You use containers for your daily development and daily operations or heard of the many container cluster solutions provided by public clouds. You like the idea of running containers directly instead of virtual machines.
You can’t use public clouds because:
- Moving all your data over internet to the cloud is inefficient
- Your data is too sensitive to put on public cloud
- They’re just too expensive for your scale
- You have a specific need like storing huge amounts of video
The hypothetical list goes on. Bottom line is you need something on-premise.
For a question containing both on-premise and cloud in the same sentence, the state-of-the-art industry answer is Hyper-Converged Infrastructure (HCI). Our solution has the same logic in providing compute, storage and networking on the same hardware but differs in means to do that.
Since the requirements was specific in this case, we could design the whole stack from scratch instead of just buying something with generic characteristics. And it begins with hardware. We based our solution on Supermicro servers and with fantastic technical guidance from their experts, we customized them according to the needs of this solution.
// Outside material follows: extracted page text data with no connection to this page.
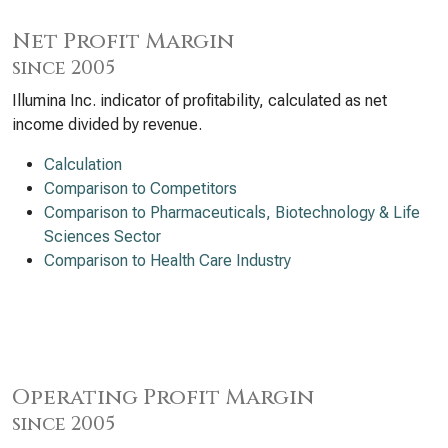
Net Profit Margin
since 2005
Illumina Inc. indicator of profitability, calculated as net
income divided by revenue.
Calculation
Comparison to Competitors
Comparison to Pharmaceuticals, Biotechnology & Life
Sciences Sector
Comparison to Health Care Industry
Operating Profit Margin
since 2005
Second part covers deploying and testing the hardware, considering replacements at each step and finally installing the operating systems. MAAS is a very helpful tool here, handling the identification of servers, running the necessary tests, reporting the results and finally installing the operating systems. Needless to say, we designed dedicated networks for IPMI management and PXE boot so all of those operations could be done remotely during initial deployment as well as when the system needs expansion.
Third part is deploying Kubernetes. While there are many ways of doing that, both open-source and proprietary, most of them target public clouds like AWS. Kubespray, supported by the core project, is probably the most flexible way of installing a production grade kubernetes on bare-metal. It handles the generic parts of the installation pretty fine, but we’re in a custom environment with customized servers and we need the applications within the cluster to interact with the outside. So we added the crucial parts like apiserver load-balancing or hardware monitoring, and of course…
It’s a huge topic in Kubernetes with lots of different options but it all comes down to the type of the environment the cluster is running in. If it’s AWS and you’re able to use virtual routers when necessary, that’s one type. Ours is a L2 VLAN and a single gateway and all pods needed to be accessible from outside the cluster directly. So we had to choose the most basic one that is linux bridges. It’s a bit unconventional, and has some limits, yes, but sticking with basics for the most critical part of the cluster has its benefit of being solid when you need it.
The last missing part is a place for applications to store their data. It is without a doubt the most complex and hard to get right part of any virtualized infrastructure. That’s probably why most of the HCI vendors are actually storage vendors. For this solution, we are using ceph. Kubernetes persistent volumes are backed with block devices from ceph called RBDs and are accessed using the kernel driver. To manage the complexity of deploying ceph, we used rook. That means the storage itself is actually a resource in the kubernetes cluster and it can be managed as such.
Now deployed in production, all that is left for the thousands of applications running on this solution is to define their cpu, memory and storage requirements and they will run somewhere on the cluster spanning hundreds of nodes containing thousands of drives. All with open-source technologies on standard hardware blended with years of experience in running clusters.